Quel rôle jouent les pays tiers ?
C’est l’un des points faibles du pacte, selon Blanca Garcés-Mascareñas. « Cette politique migratoire commune dépend des pays tiers, qui deviennent un élément clé dans la réduction des arrivées. L’Europe se met entre les mains de ces pays tiers, qui utilisent généralement la migration pour réaliser des intérêts économiques (Tunisie) ou politiques (Maroc avec le Sahara). « , explique le chercheur. Le retour des personnes rejetées dépendra de ces pays tiers et ils ne collaborent généralement pas, c’est pourquoi tant de décisions ne sont finalement pas exécutées. En outre, nombre de ces pays appliquent des normes inacceptables en matière de respect des droits de l’homme. « Le pacte aborde des questions qui ne sont pas entre les mains des Européens », souligne Garcés-Mascareñas.
Qui critique l’accord ?
Les Verts et la gauche au Parlement européen ont été critiques, tandis que les socialistes, les populaires et les libéraux ont salué ce qui a été accompli. Les Verts ont déclaré que l’accord n’était « pas viable et consolidait des pratiques qui portent atteinte aux droits de l’homme ». L’eurodéputé belge Philippe Lamberts, co-président du groupe des Verts, a souligné qu’il consolide « des idées dépassées sur la manière de gérer la migration et ne prend pas en compte la réalité des frontières de l’UE, tant sur terre que sur mer ».

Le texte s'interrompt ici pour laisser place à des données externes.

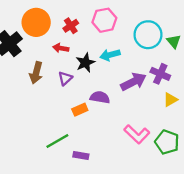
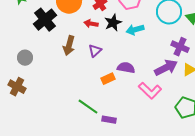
black star: (85, 63) -> (113, 23), moved
purple arrow: (133, 82) -> (166, 68), moved
pink L-shape: (137, 134) -> (150, 91), moved
green line: (57, 141) -> (88, 107), turned 65

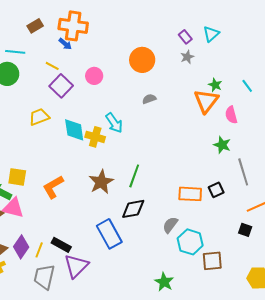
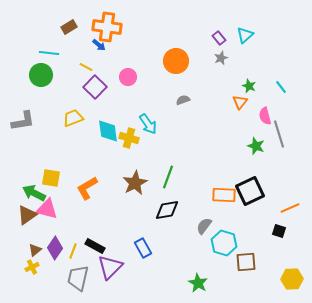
orange triangle: (206, 101) -> (240, 102), size x0.6
gray line: (243, 172) -> (279, 134), moved
black square: (216, 190) -> (250, 191), size x1.8
blue rectangle: (109, 234) -> (143, 248), moved, size x0.7

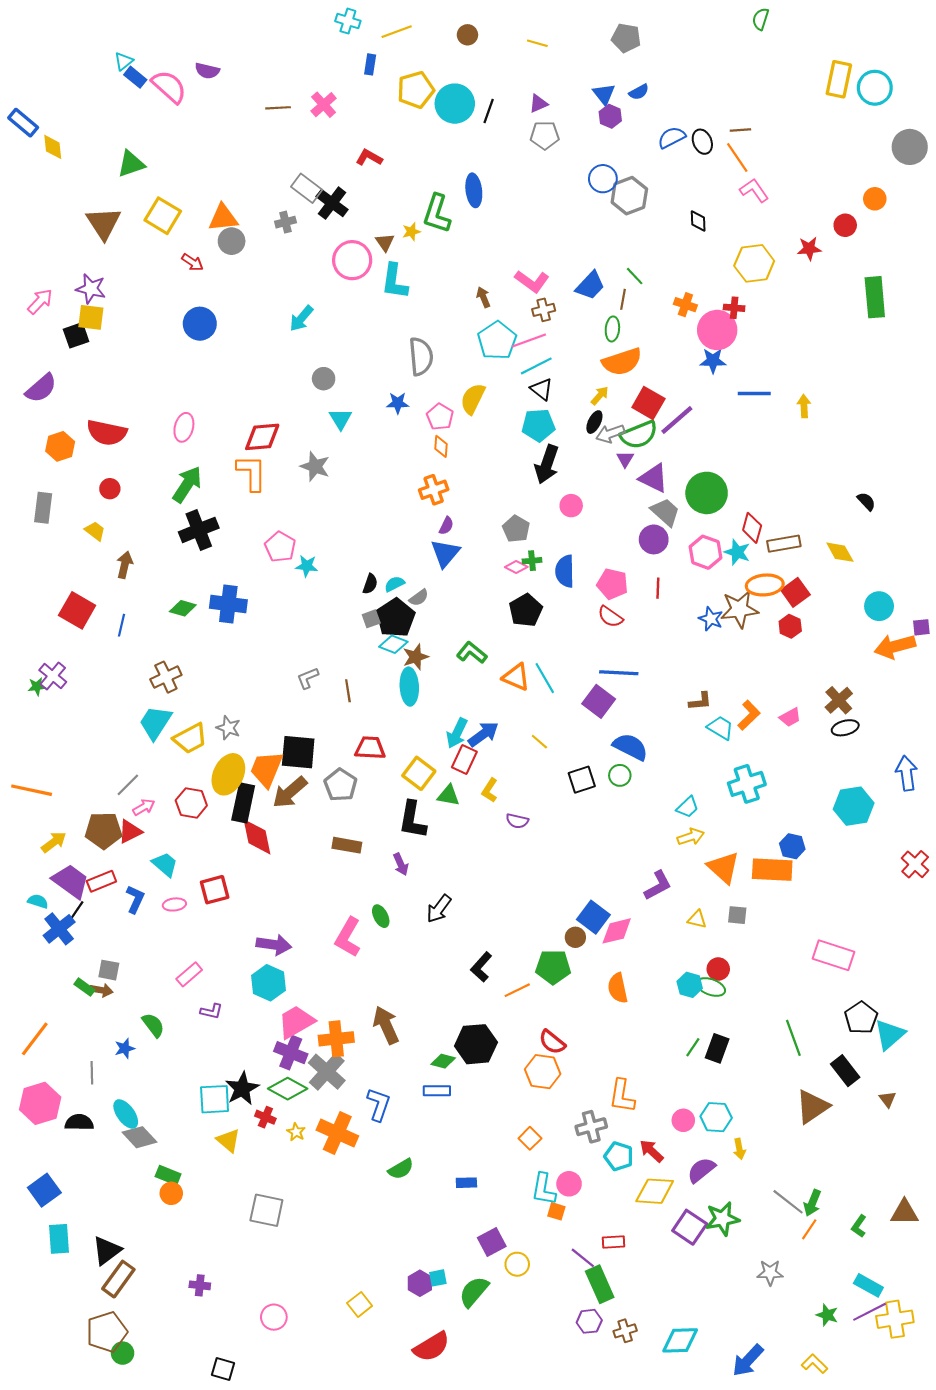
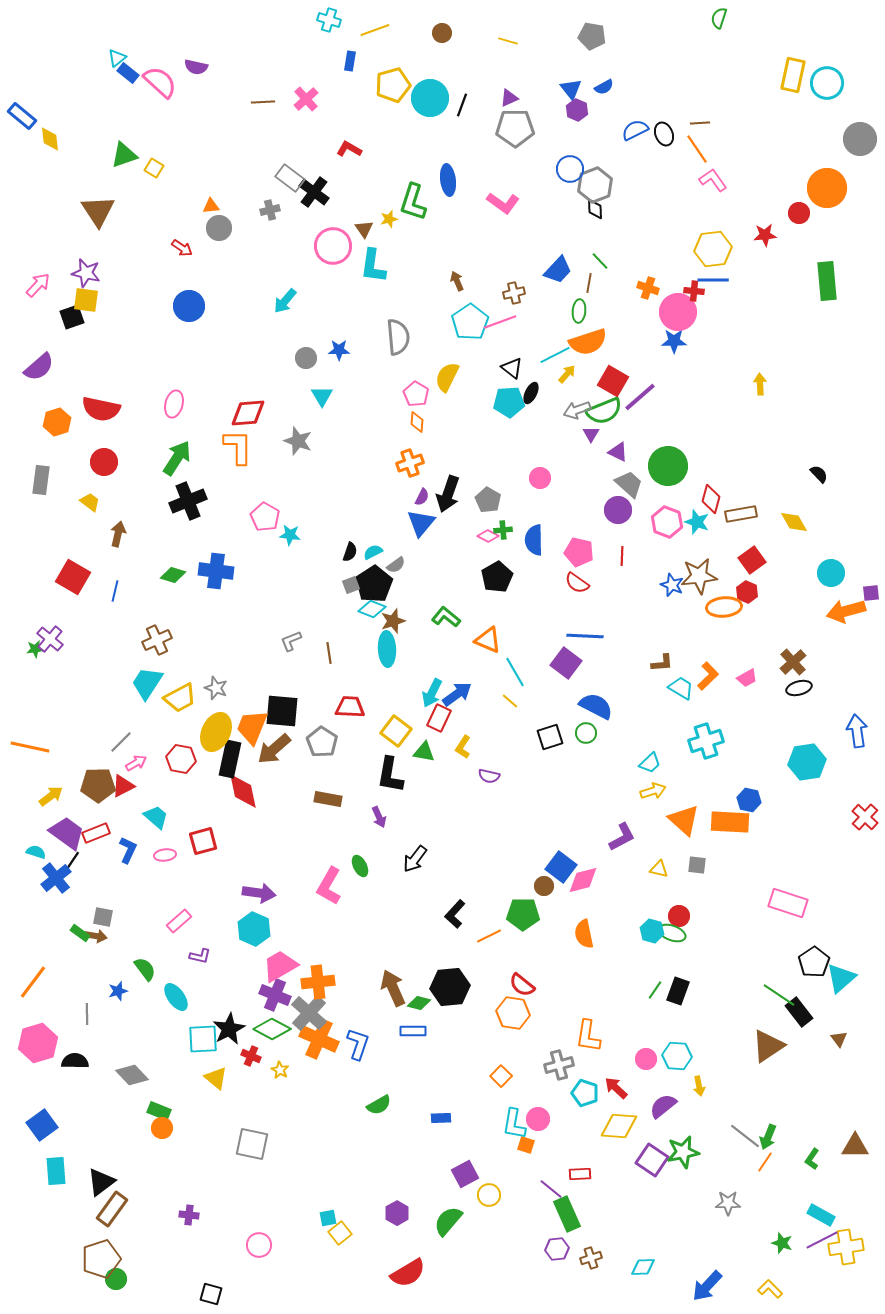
gray pentagon: (545, 135) -> (515, 128), size x1.4
orange circle: (875, 199) -> (827, 188), size x1.8
yellow square: (163, 216) -> (154, 168), moved, size x0.6
orange triangle: (223, 218) -> (211, 206), size x0.6
black diamond: (698, 221) -> (595, 209), moved
pink L-shape: (532, 281) -> (503, 203), moved
cyan line: (536, 366) -> (555, 355), moved
blue line: (754, 393) -> (713, 280), moved
blue star: (398, 403) -> (339, 350), moved
black ellipse: (594, 422) -> (531, 393), moved
black arrow: (547, 464) -> (448, 494), moved
purple triangle: (654, 478) -> (618, 452), size x0.7
red circle: (110, 489) -> (104, 462), size x1.4
orange ellipse: (765, 585) -> (724, 607), moved
cyan line: (545, 678) -> (515, 672), moved
brown arrow: (386, 1025) -> (393, 988), moved
green line: (793, 1038) -> (779, 995), moved, turned -36
cyan ellipse: (126, 1114) -> (176, 997), moved
orange cross: (337, 1133) -> (319, 1039), moved
cyan square: (438, 1278) -> (328, 1218), moved
cyan diamond: (680, 1340) -> (643, 1267), size x0.7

Que disent les ONG liées à la migration ?
Votre diagnostic est dévastateur. Eve Geddie, directrice du Bureau des institutions européennes d’Amnesty International, affirme que « cela conduira presque certainement à la détention de facto d’un plus grand nombre de personnes aux frontières de l’UE ». En outre, il affirme que « les garanties pour les demandeurs d’asile dans l’UE seront réduites ». Selon ce responsable d’Amnesty, « au lieu de privilégier la solidarité à travers les relocalisations et le renforcement des systèmes de protection, les États pourront payer pour renforcer les frontières extérieures ou financer des pays hors UE pour empêcher les personnes d’atteindre l’Europe ».

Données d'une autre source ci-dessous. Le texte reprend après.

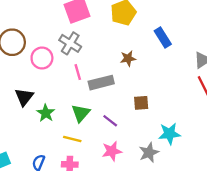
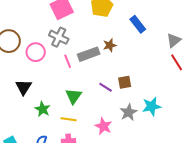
gray rectangle: (101, 83) -> (89, 54), moved
green star: (46, 113) -> (43, 109), moved
purple line: (110, 121) -> (106, 87), moved
pink star: (112, 151) -> (104, 126), turned -30
gray star: (149, 153) -> (129, 112), moved

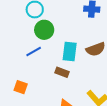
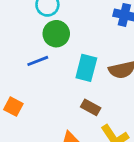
brown rectangle: (62, 72) -> (91, 107), moved

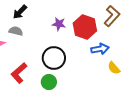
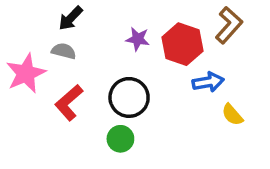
red L-shape: (19, 73) -> (69, 103), moved

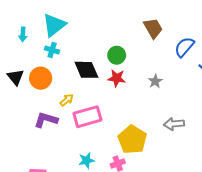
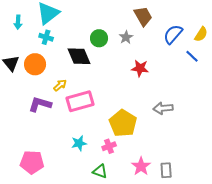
green circle: (117, 55) -> (99, 38), moved
red star: (117, 78) -> (140, 68), moved
gray star: (155, 81) -> (126, 37), moved

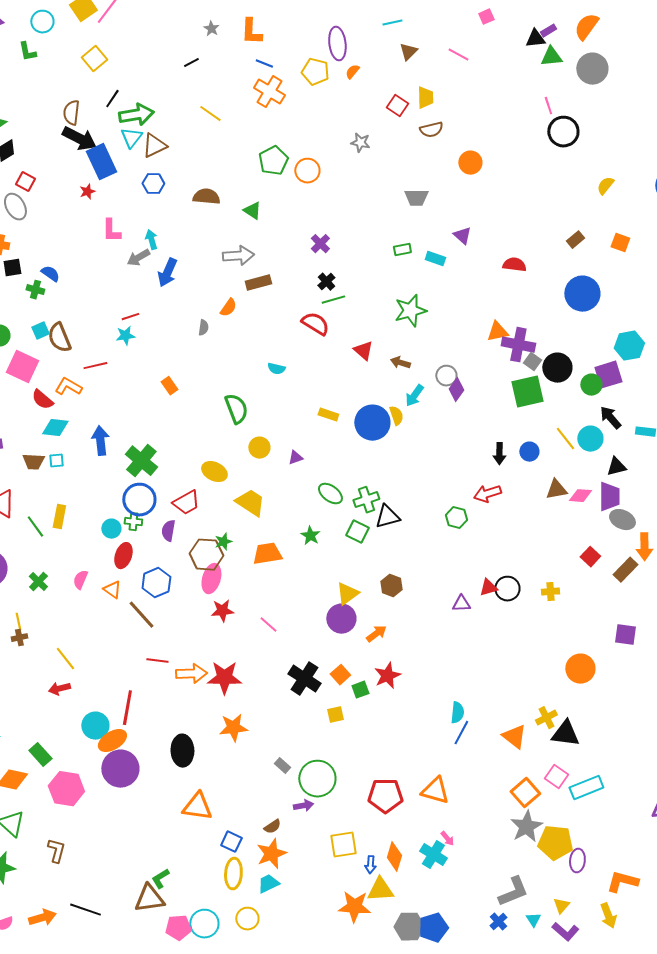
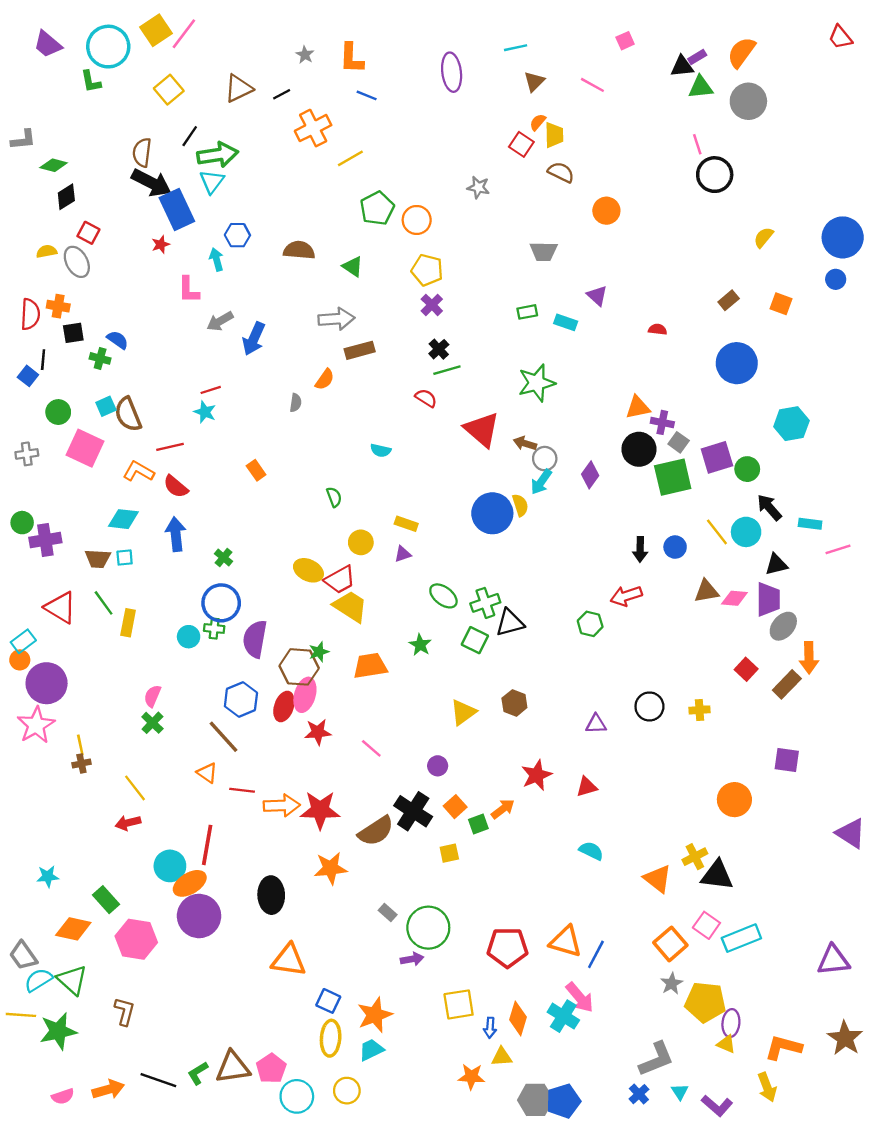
cyan circle: (42, 22) -> (108, 47), size x1.6
yellow pentagon: (315, 72) -> (427, 270), moved
orange semicircle: (352, 72) -> (538, 122), moved
orange cross: (269, 92) -> (313, 128), moved, turned 32
yellow line: (210, 114) -> (350, 158), moved, turned -65
brown semicircle: (431, 130) -> (561, 172), turned -140
brown triangle: (154, 146) -> (239, 88), moved
cyan arrow: (151, 240) -> (216, 260), moved
red semicircle: (514, 265) -> (658, 329), size x0.7
red semicircle: (315, 324) -> (426, 398), size x0.7
cyan star: (125, 336) -> (205, 412), turned 30
purple cross: (518, 345) -> (662, 422), size x0.6
red triangle: (363, 351) -> (482, 429), size x1.6
black circle: (557, 368) -> (639, 449), moved
purple square: (608, 375) -> (717, 457), moved
gray circle: (446, 376) -> (545, 459), moved
red semicircle: (42, 400) -> (176, 487), moved
green semicircle: (236, 409) -> (334, 497), size x0.6
yellow rectangle: (328, 415) -> (406, 524), moved
green cross: (141, 461) -> (223, 558), size x0.5
red trapezoid: (186, 503) -> (340, 580), moved
gray ellipse: (622, 520) -> (783, 626), turned -75
green line: (35, 527) -> (104, 603), moved
purple semicircle: (168, 531) -> (255, 639), size x1.5
red ellipse: (123, 556) -> (284, 706), moved
green cross: (38, 582) -> (152, 723), moved
red triangle: (488, 588) -> (587, 787), moved
orange triangle: (112, 590) -> (207, 773), moved
purple circle: (341, 619) -> (438, 766), moved, size x0.6
orange arrow: (376, 634) -> (503, 809), moved
red star: (387, 676) -> (537, 775), moved
cyan semicircle: (457, 713) -> (591, 851), turned -70
blue line: (461, 733) -> (596, 954), moved
brown semicircle: (272, 827) -> (376, 831), moved, size x1.8
gray star: (526, 827) -> (672, 983), size x0.6
pink arrow: (447, 839) -> (580, 997), size x1.8
green L-shape: (160, 879) -> (198, 1073), moved
yellow triangle: (380, 890) -> (502, 1057), size x0.7
yellow triangle: (561, 906) -> (726, 1044), moved, turned -48
orange star: (354, 907) -> (471, 1077), size x0.7
pink pentagon: (178, 928) -> (271, 1068), moved, turned -30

Estrella Galán, directrice générale de la Commission espagnole d’assistance aux réfugiés, affirme dans un communiqué que le texte « impose encore plus d’obstacles à l’accès à la procédure de protection internationale ». Il critique la « fiction juridique de la non-entrée », contraire au droit international, et la manière dont les frontières sont consolidées en « espaces de non-droit ». Le CEAR regrette que la création de routes légales et sûres n’ait pas été envisagée et se concentre plutôt sur la prévention de l’arrivée des personnes et, le cas échéant, établit des lignes directrices pour qu’elles soient expulsées le plus rapidement possible.